Find remainder when $ x^{3}-6x^{2}+5 $ is divided by $ x+10 $.
Answer
The synthetic division table is:
$$ \begin{array}{c|rrrr}-10&1&-6&0&5\\& & -10& 160& \color{black}{-1600} \\ \hline &\color{blue}{1}&\color{blue}{-16}&\color{blue}{160}&\color{orangered}{-1595} \end{array} $$The remainder when $ x^{3}-6x^{2}+5 $ is divided by $ x+10 $ is $ \, \color{red}{ -1595 } $.
Explanation
We can find remainder using synthetic division method.
Step 1 : Write down the coefficients of the dividend into division table. Put the zero from $ x + 10 = 0 $ ( $ x = \color{blue}{ -10 } $ ) at the left.
$$ \begin{array}{c|rrrr}\color{blue}{-10}&1&-6&0&5\\& & & & \\ \hline &&&& \end{array} $$Step 1 : Bring down the leading coefficient to the bottom row.
$$ \begin{array}{c|rrrr}-10&\color{orangered}{ 1 }&-6&0&5\\& & & & \\ \hline &\color{orangered}{1}&&& \end{array} $$Step 2 : Multiply by the number on the left, and carry the result into the next column: $ \color{blue}{ -10 } \cdot \color{blue}{ 1 } = \color{blue}{ -10 } $.
$$ \begin{array}{c|rrrr}\color{blue}{-10}&1&-6&0&5\\& & \color{blue}{-10} & & \\ \hline &\color{blue}{1}&&& \end{array} $$Step 3 : Add down last column: $ \color{orangered}{ -6 } + \color{orangered}{ \left( -10 \right) } = \color{orangered}{ -16 } $
$$ \begin{array}{c|rrrr}-10&1&\color{orangered}{ -6 }&0&5\\& & \color{orangered}{-10} & & \\ \hline &1&\color{orangered}{-16}&& \end{array} $$Step 4 : Multiply by the number on the left, and carry the result into the next column: $ \color{blue}{ -10 } \cdot \color{blue}{ \left( -16 \right) } = \color{blue}{ 160 } $.
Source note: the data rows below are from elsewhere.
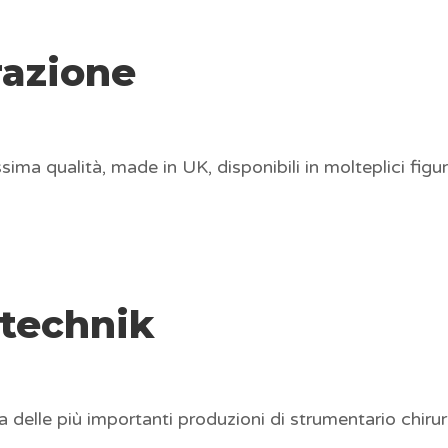
razione
ima qualità, made in UK, disponibili in molteplici figu
technik
delle più importanti produzioni di strumentario chirur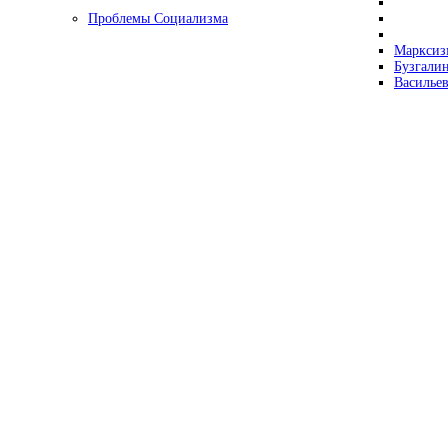
Проблемы Социализма
Марксизм
Бузгалин
Васильев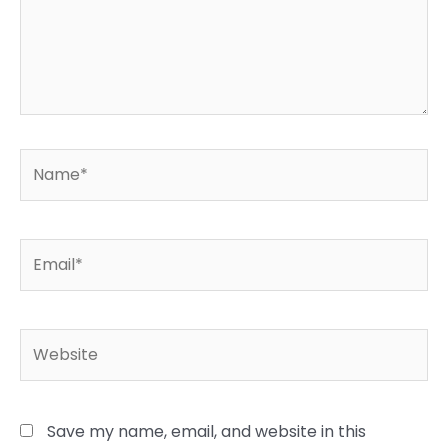
Name*
Email*
Website
Save my name, email, and website in this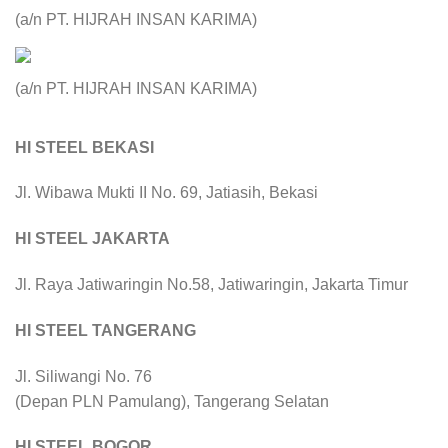
(a/n PT. HIJRAH INSAN KARIMA)
(a/n PT. HIJRAH INSAN KARIMA)
HI STEEL BEKASI
Jl. Wibawa Mukti II No. 69, Jatiasih, Bekasi
HI STEEL JAKARTA
Jl. Raya Jatiwaringin No.58, Jatiwaringin, Jakarta Timur
HI STEEL TANGERANG
Jl. Siliwangi No. 76
(Depan PLN Pamulang), Tangerang Selatan
HI STEEL BOGOR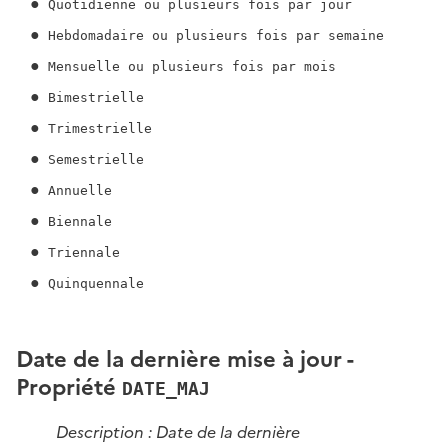
Quotidienne ou plusieurs fois par jour
Hebdomadaire ou plusieurs fois par semaine
Mensuelle ou plusieurs fois par mois
Bimestrielle
Trimestrielle
Semestrielle
Annuelle
Biennale
Triennale
Quinquennale
Date de la dernière mise à jour -
Propriété
DATE_MAJ
Description : Date de la dernière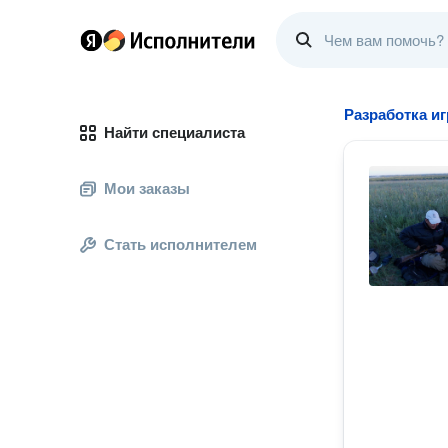
Разработка иг
Найти специалиста
Мои заказы
Стать исполнителем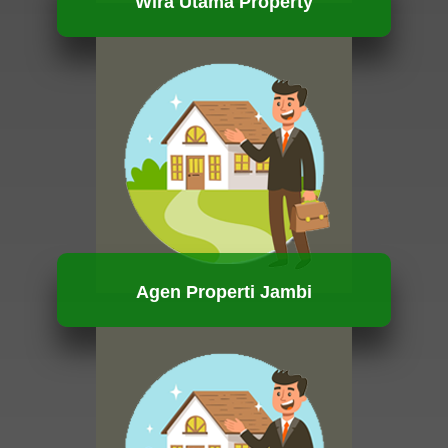
Wira Utama Property
HUBUNGI KAMI
Agen Properti Jambi
HUBUNGI KAMI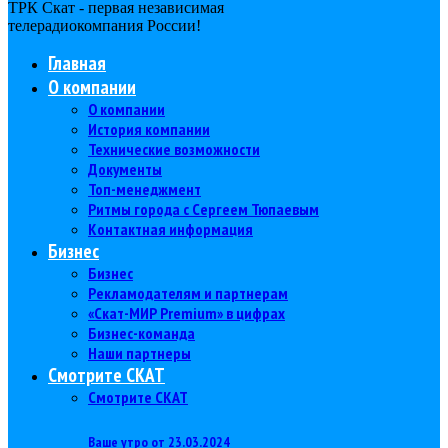
ТРК Скат - первая независимая
телерадиокомпания Роcсии!
Главная
О компании
О компании
История компании
Технические возможности
Документы
Топ-менеджмент
Ритмы города с Сергеем Тюпаевым
Контактная информация
Бизнес
Бизнес
Рекламодателям и партнерам
«Скат-МИР Premium» в цифрах
Бизнес-команда
Наши партнеры
Смотрите СКАТ
Смотрите СКАТ
Ваше утро от 23.03.2024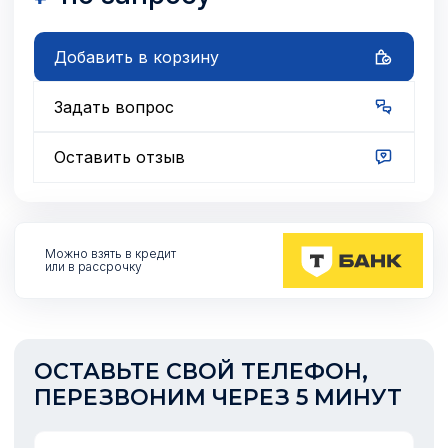
Добавить в корзину
Задать вопрос
Оставить отзыв
Можно взять
в кредит
или в рассрочку
ОСТАВЬТЕ СВОЙ ТЕЛЕФОН,
ПЕРЕЗВОНИМ ЧЕРЕЗ 5 МИНУТ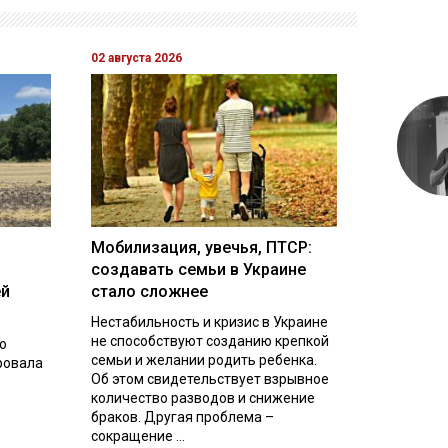
02 августа 2026
Мобилизация, увечья, ПТСР:
создавать семьи в Украине
ей
стало сложнее
Нестабильность и кризис в Украине
не способствуют созданию крепкой
о
семьи и желании родить ребенка.
ровала
Об этом свидетельствует взрывное
количество разводов и снижение
браков. Другая проблема –
сокращение ...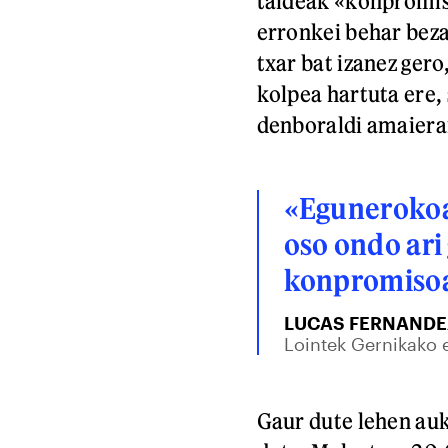
taldeak «konpromis
erronkei behar beza
txar bat izanez gero
kolpea hartuta ere, 
denboraldi amaiera
«Egunerokoar
oso ondo ari
konpromisoa
LUCAS FERNANDE
Lointek Gernikako 
Gaur dute lehen auk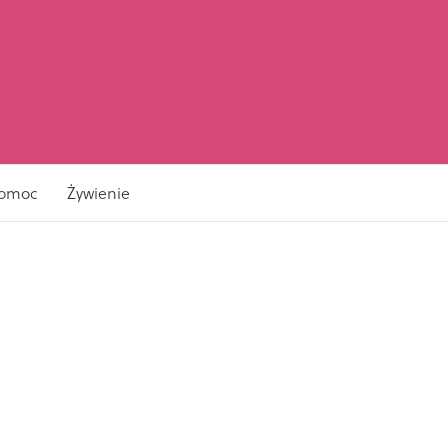
pomoc
Żywienie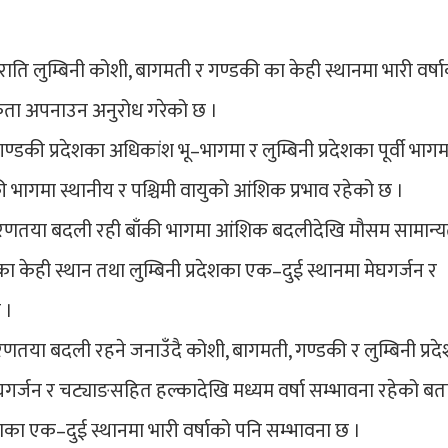
ति लुम्बिनी कोशी, बागमती र गण्डकी का केही स्थानमा भारी वर्ष
्कता अपनाउन अनुरोध गरेको छ ।
की प्रदेशका अधिकांश भू–भागमा र लुम्बिनी प्रदेशका पूर्वी भागम
ी भागमा स्थानीय र पश्चिमी वायुको आंशिक प्रभाव रहेको छ ।
साधारणतया बदली रही बाँकी भागमा आंशिक बदलीदेखि मौसम सामान्
 केही स्थान तथा लुम्बिनी प्रदेशका एक–दुई स्थानमा मेघगर्जन र
 ।
या बदली रहने जनाउँदै कोशी, बागमती, गण्डकी र लुम्बिनी प्रद
ेघगर्जन र चट्याङसहित हल्कादेखि मध्यम वर्षा सम्भावना रहेको ब
देशका एक–दुई स्थानमा भारी वर्षाको पनि सम्भावना छ ।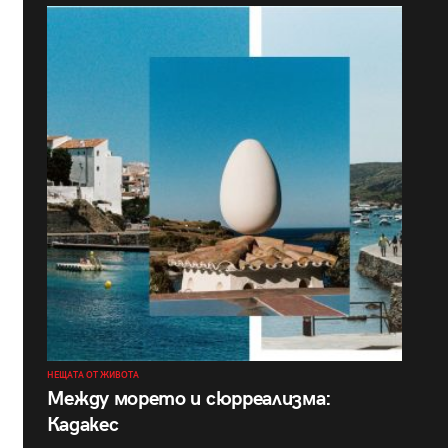
НЕЩАТА ОТ ЖИВОТА
Между морето и сюрреализма:
Кадакес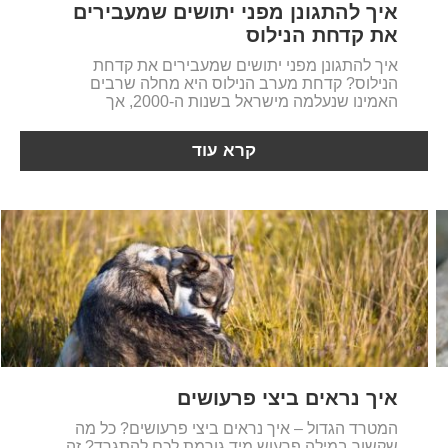
איך להתגונן מפני יתושים שמעבירים
את קדחת הנילוס
איך להתגונן מפני יתושים שמעבירים את קדחת
הנילוס? קדחת מערב הנילוס היא מחלה שרבים
האמינו שנעלמה מישראל בשנות ה-2000, אך
קרא עוד
איך נראים ביצי פרעושים
המטרד הגדול – איך נראים ביצי פרעושים? כל מה
שקשור במילה פרעוש מיד גורמת לכם להתגרד? זה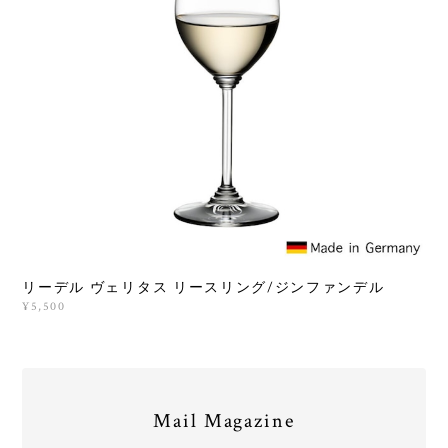
リーデル ヴェリタス リースリング/ジンファンデル
¥5,500
Mail Magazine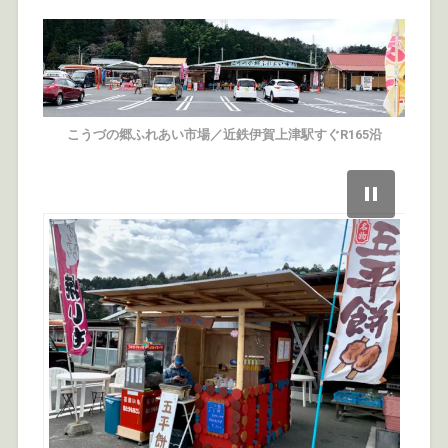
こうづの郷ふれあい市場／近鉄伊賀上津駅すぐR165沿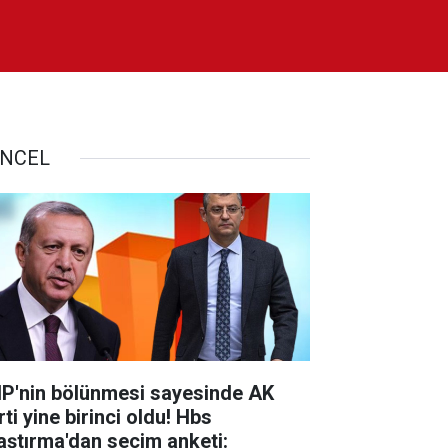
NCEL
P'nin bölünmesi sayesinde AK
ti yine birinci oldu! Hbs
aştırma'dan seçim anketi: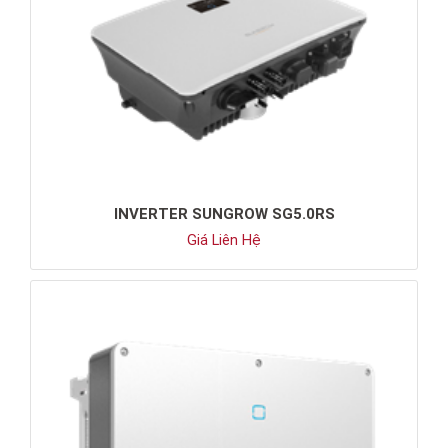
INVERTER SUNGROW SG5.0RS
Giá Liên Hệ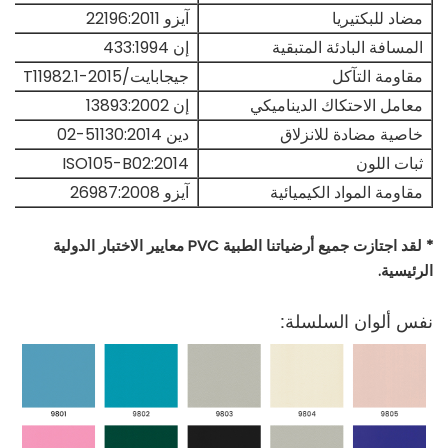
مضاد للبكتيريا
آيزو 22196:2011
المسافة البادئة المتبقية
إن 433:1994
مقاومة التآكل
جيجابايت/T11982.1-2015
معامل الاحتكاك الديناميكي
إن 13893:2002
خاصية مضادة للانزلاق
دين 51130:2014-02
ثبات اللون
ISO105-B02:2014
مقاومة المواد الكيميائية
آيزو 26987:2008
* لقد اجتازت جميع أرضياتنا الطبية PVC معايير الاختبار الدولية
الرئيسية.
نفس ألوان السلسلة: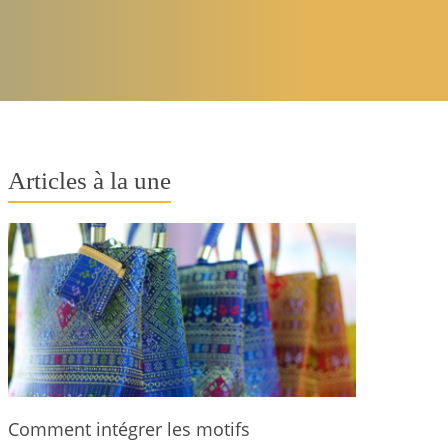
Articles à la une
Comment intégrer les motifs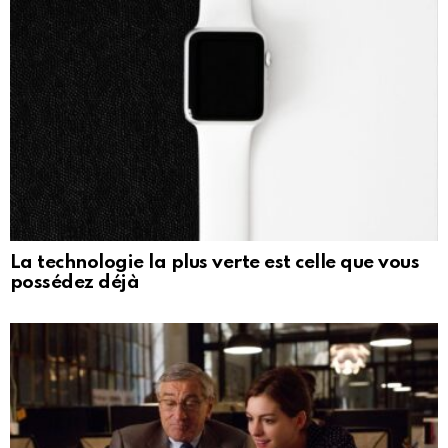
La technologie la plus verte est celle que vous
possédez déjà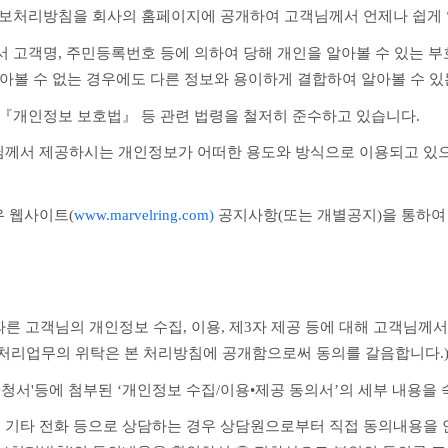
정보처리방침을 회사의 홈페이지에 공개하여 고객님께서 언제나 쉽게 
고객명, 주민등록번호 등에 의하여 당해 개인을 알아볼 수 있는 부호, 
아볼 수 없는 경우에도 다른 정보와 용이하게 결합하여 알아볼 수 있는
 『개인정보 보호법』 등 관련 법령을 철저히 준수하고 있습니다.
께서 제공하시는 개인정보가 어떠한 용도와 방식으로 이용되고 있으
 웹사이트(
www.marvelring.com)
 공지사항(또는 개별공지)을 통하여
보 처리업무의 위탁은 본 처리방침에 공개함으로써 동의를 갈음합니다.
변경신청서'등에 첨부된 ‘개인정보 수집/이용•제공 동의서’의 세부 내용을
1299 및 기타 전화 등으로 상담하는 경우 상담원으로부터 직접 동의내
$$ \begin{array}{c|rrrr}\color{blue}{-10}&1&-6&0&5\\& & -10& \color{blue}{160} & \\ \hline &1&\color{blue}{-16}&& \end{array} $$Step 5 : Add down last column: $ \color{orangered}{ 0 } + \color{orangered}{ 160 } = \color{orangered}{ 160 } $
$$ \begin{array}{c|rrrr}-10&1&-6&\color{orangered}{ 0 }&5\\& & -10& \color{orangered}{160} & \\ \hline &1&-16&\color{orangered}{160}& \end{array} $$Step 6 : Multiply by the number on the left, and carry the result into the next column: $ \color{blue}{ -10 } \cdot \color{blue}{ 160 } = \color{blue}{ -1600 } $.
$$ \begin{array}{c|rrrr}\color{blue}{-10}&1&-6&0&5\\& & -10& 160& \color{blue}{-1600} \\ \hline &1&-16&\color{blue}{160}& \end{array} $$Step 7 : Add down last column: $ \color{orangered}{ 5 } + \color{orangered}{ \left( -1600 \right) } = \color{orangered}{ -1595 } $
$$ \begin{array}{c|rrrr}-10&1&-6&0&\color{orangered}{ 5 }\\& & -10& 160& \color{orangered}{-1600} \\ \hline &\color{blue}{1}&\color{blue}{-16}&\color{blue}{160}&\color{orangered}{-1595} \end{array} $$Remainder is the last entry in the bottom row $ \left(\color{red}{ -1595 }\right) $.